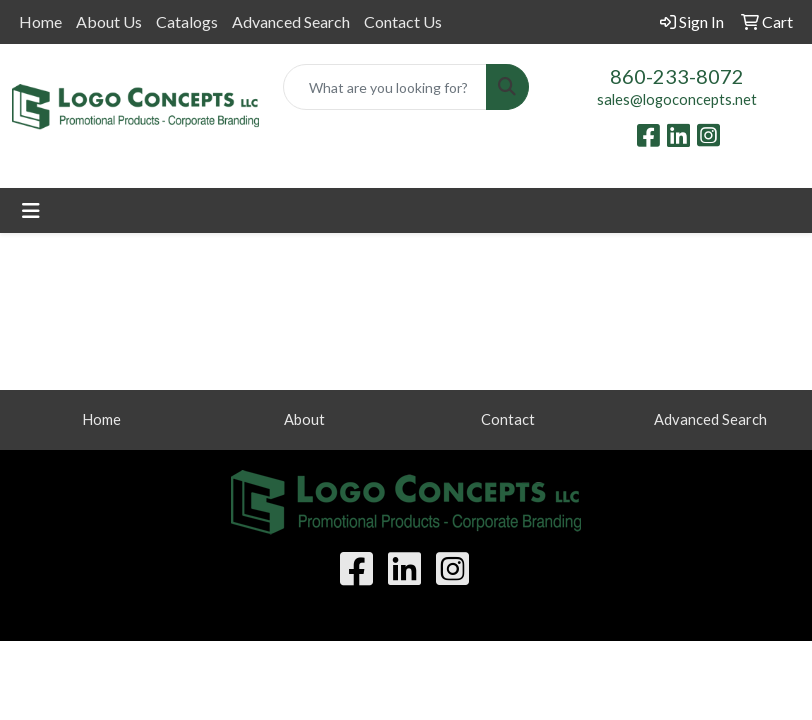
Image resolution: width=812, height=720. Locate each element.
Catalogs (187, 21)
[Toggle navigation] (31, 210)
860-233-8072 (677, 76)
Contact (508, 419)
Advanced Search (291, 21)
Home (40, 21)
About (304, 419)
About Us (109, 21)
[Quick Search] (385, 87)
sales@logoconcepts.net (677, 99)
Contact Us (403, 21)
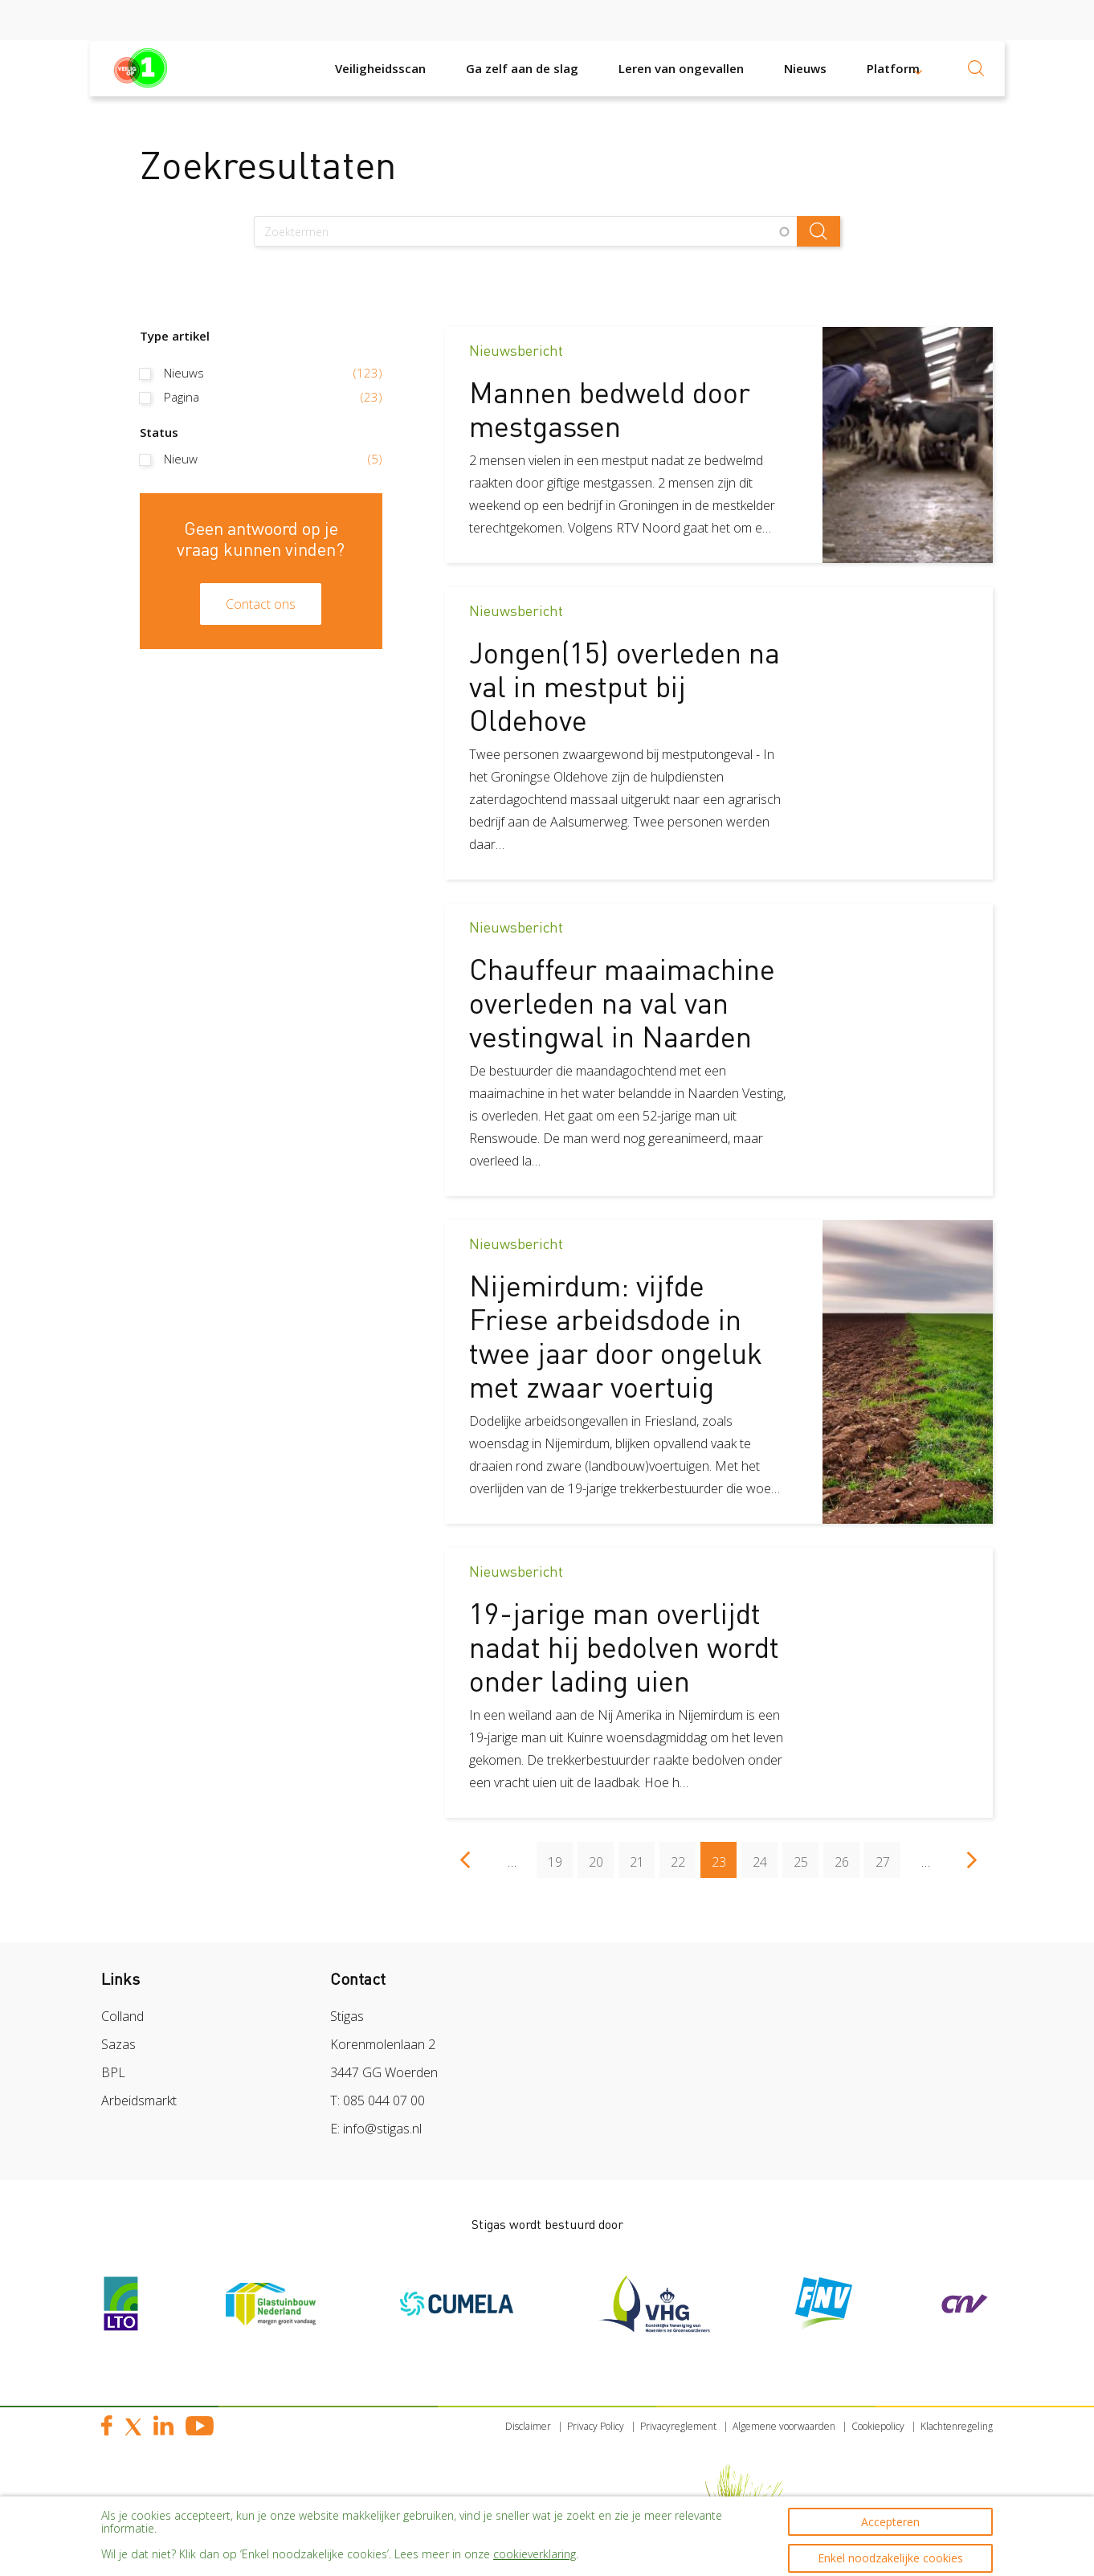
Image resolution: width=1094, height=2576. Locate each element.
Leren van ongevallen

...

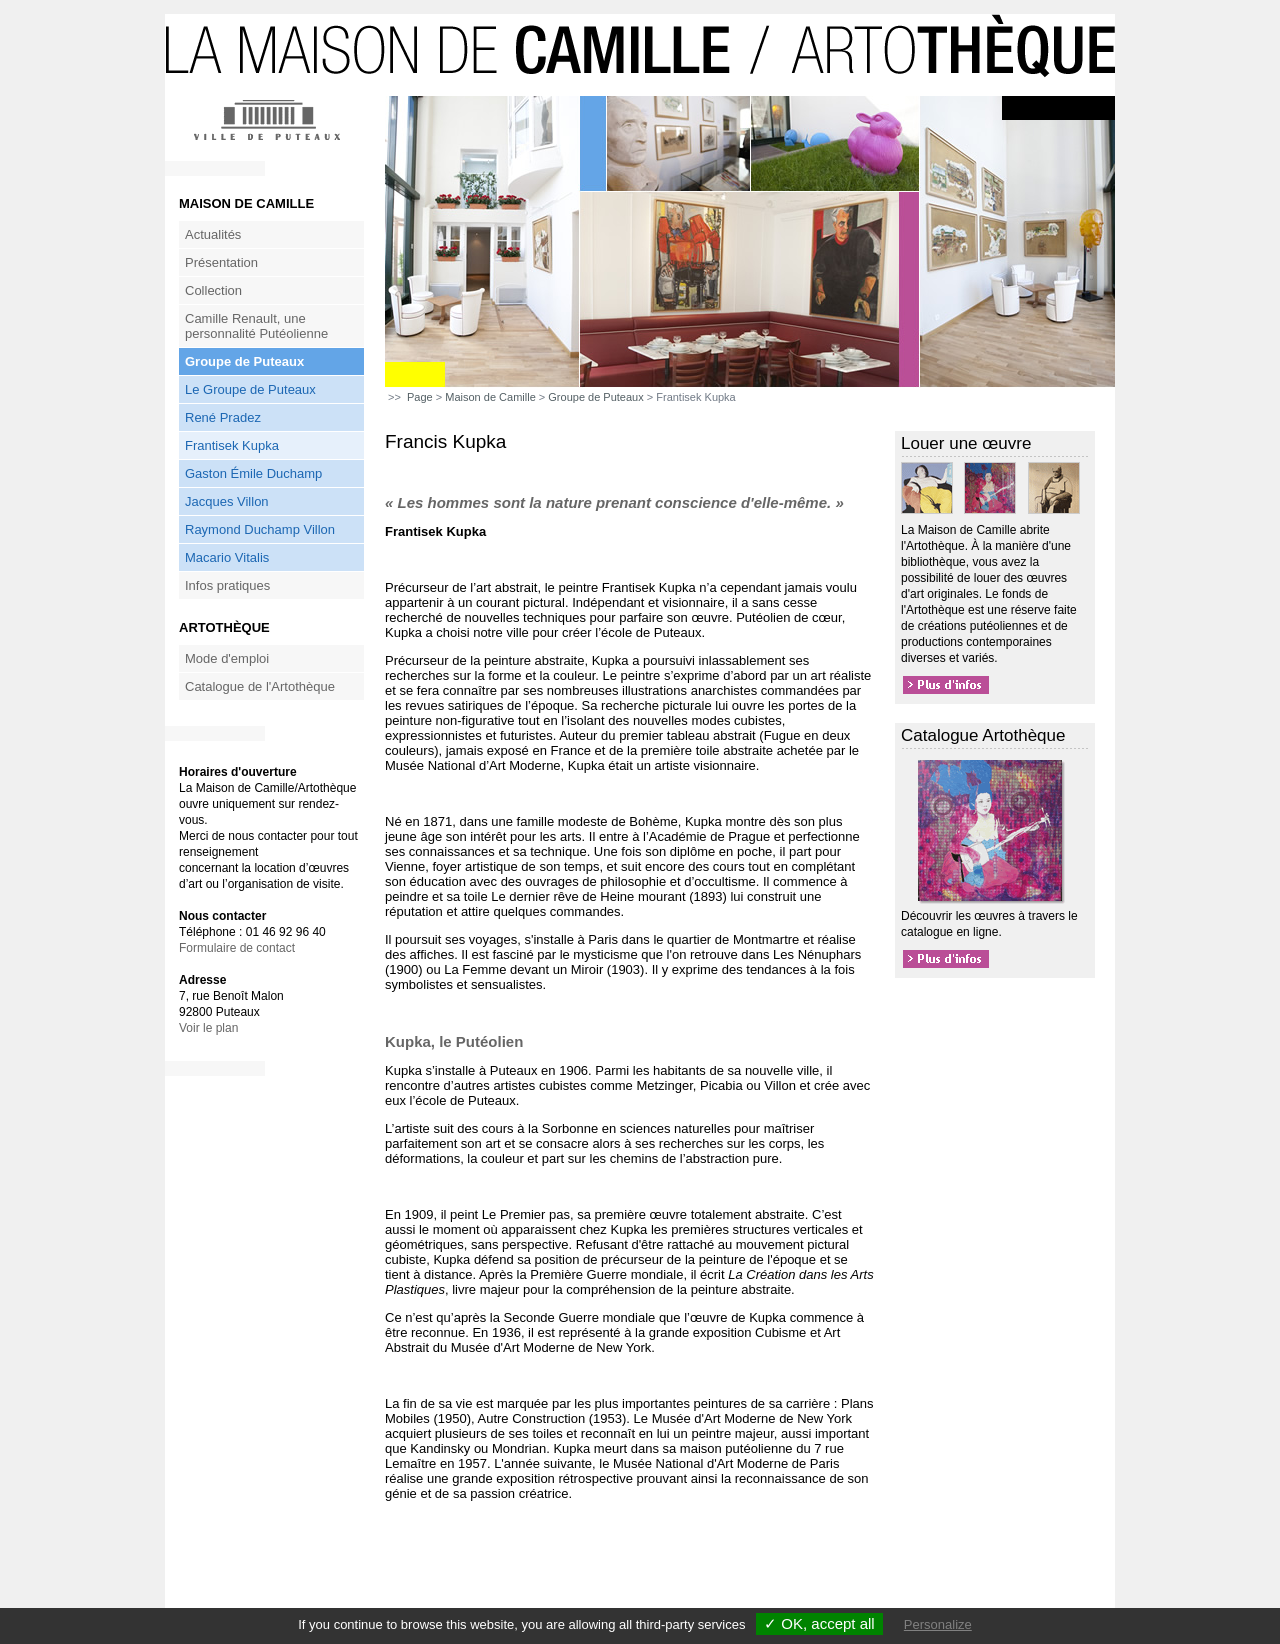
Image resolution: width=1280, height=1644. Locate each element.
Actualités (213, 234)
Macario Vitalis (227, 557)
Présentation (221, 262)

...

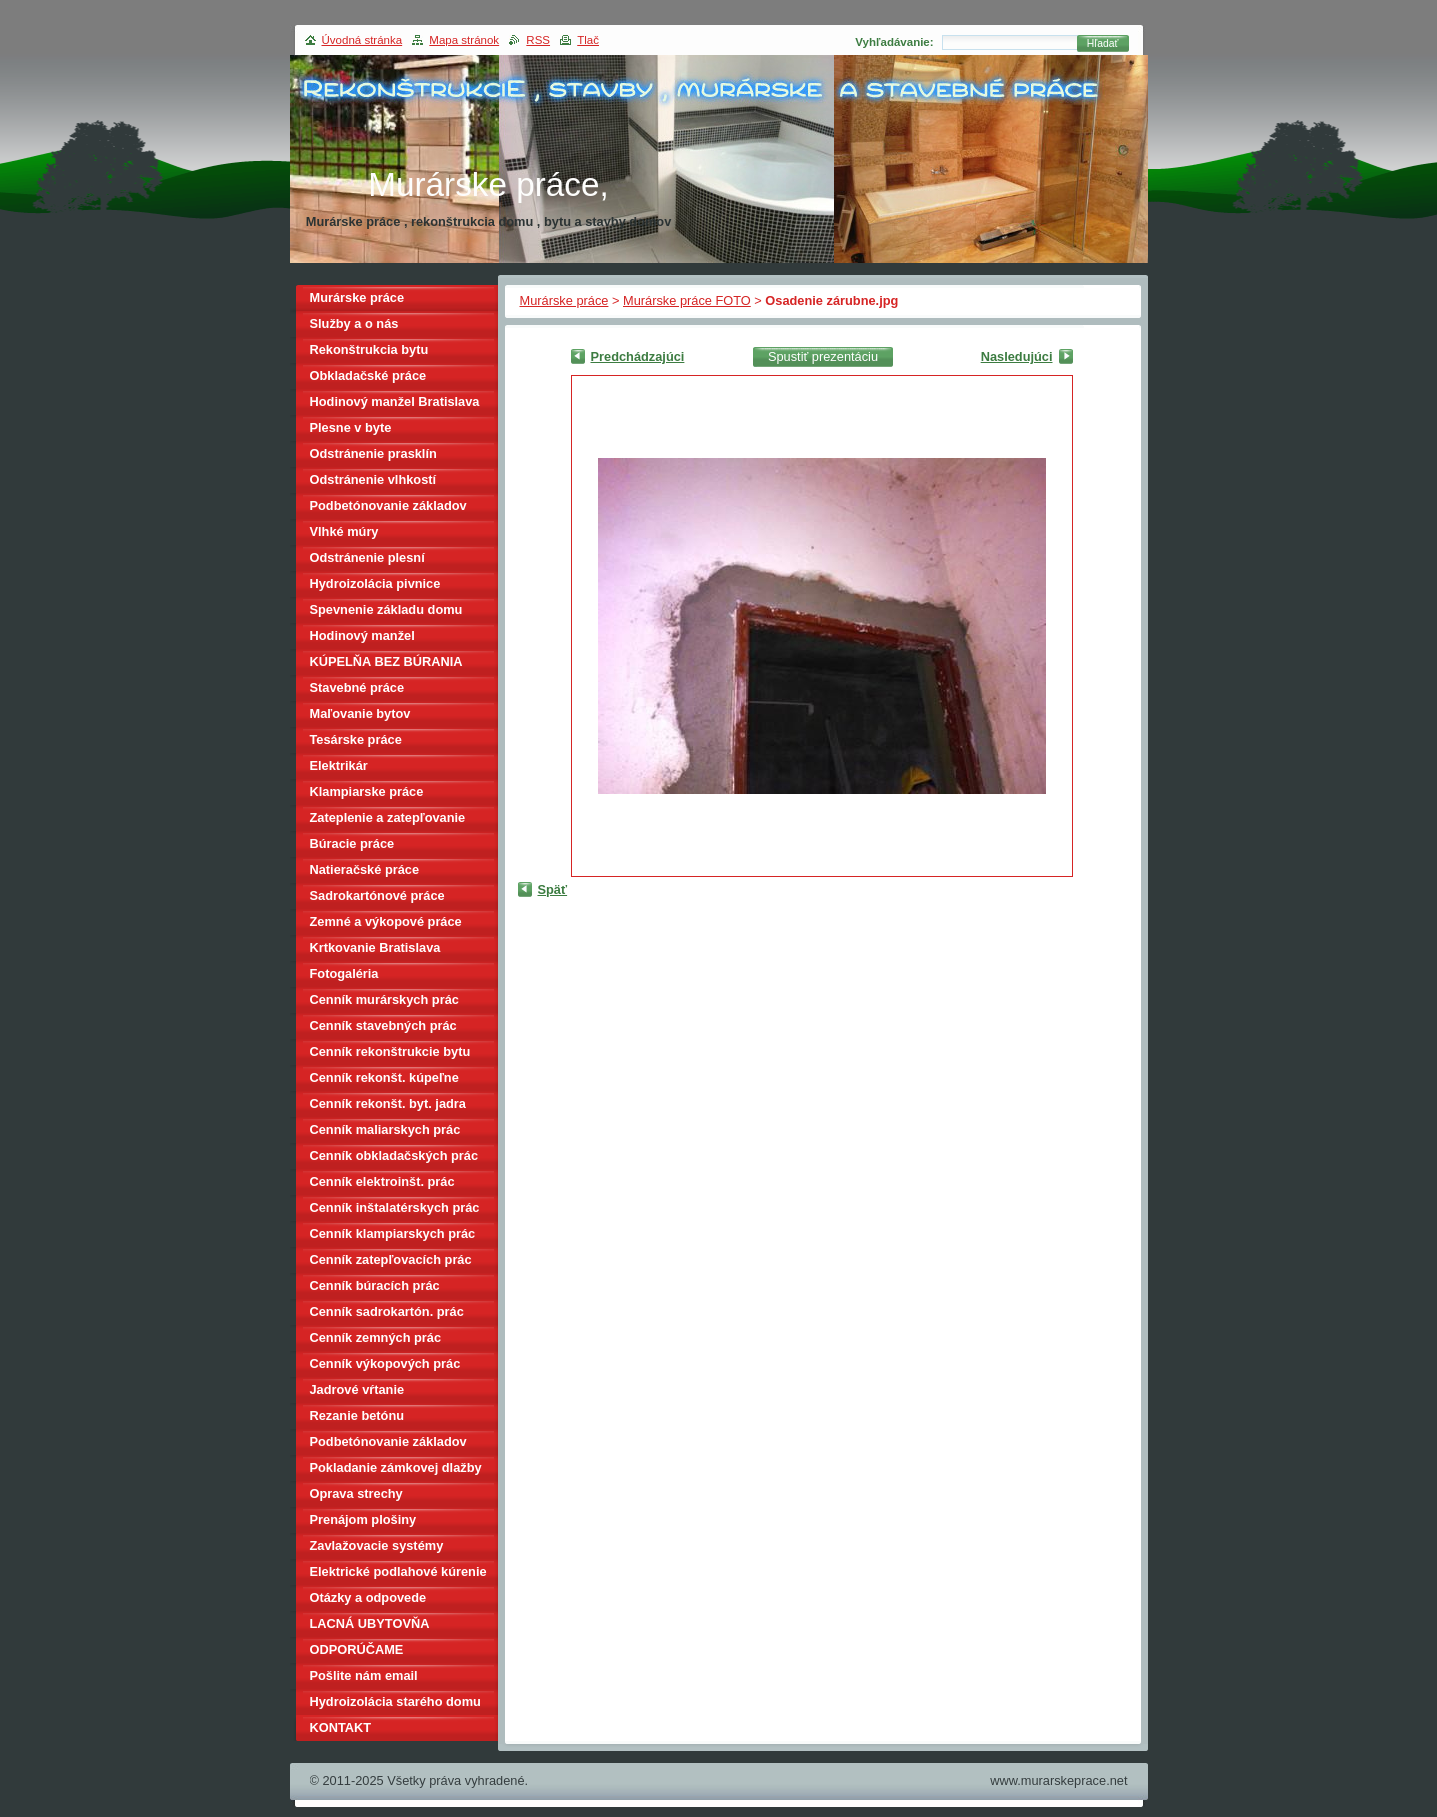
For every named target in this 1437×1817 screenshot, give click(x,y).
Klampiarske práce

[Goal of the exercise] Reproduce exactly the lines of the records above from the one with "Image resolution: width=1094, height=2576." to the one with "Leren van ongevallen", both included, and leave out everything else.

[Answer section]
Image resolution: width=1094, height=2576. Locate each element.
Leren van ongevallen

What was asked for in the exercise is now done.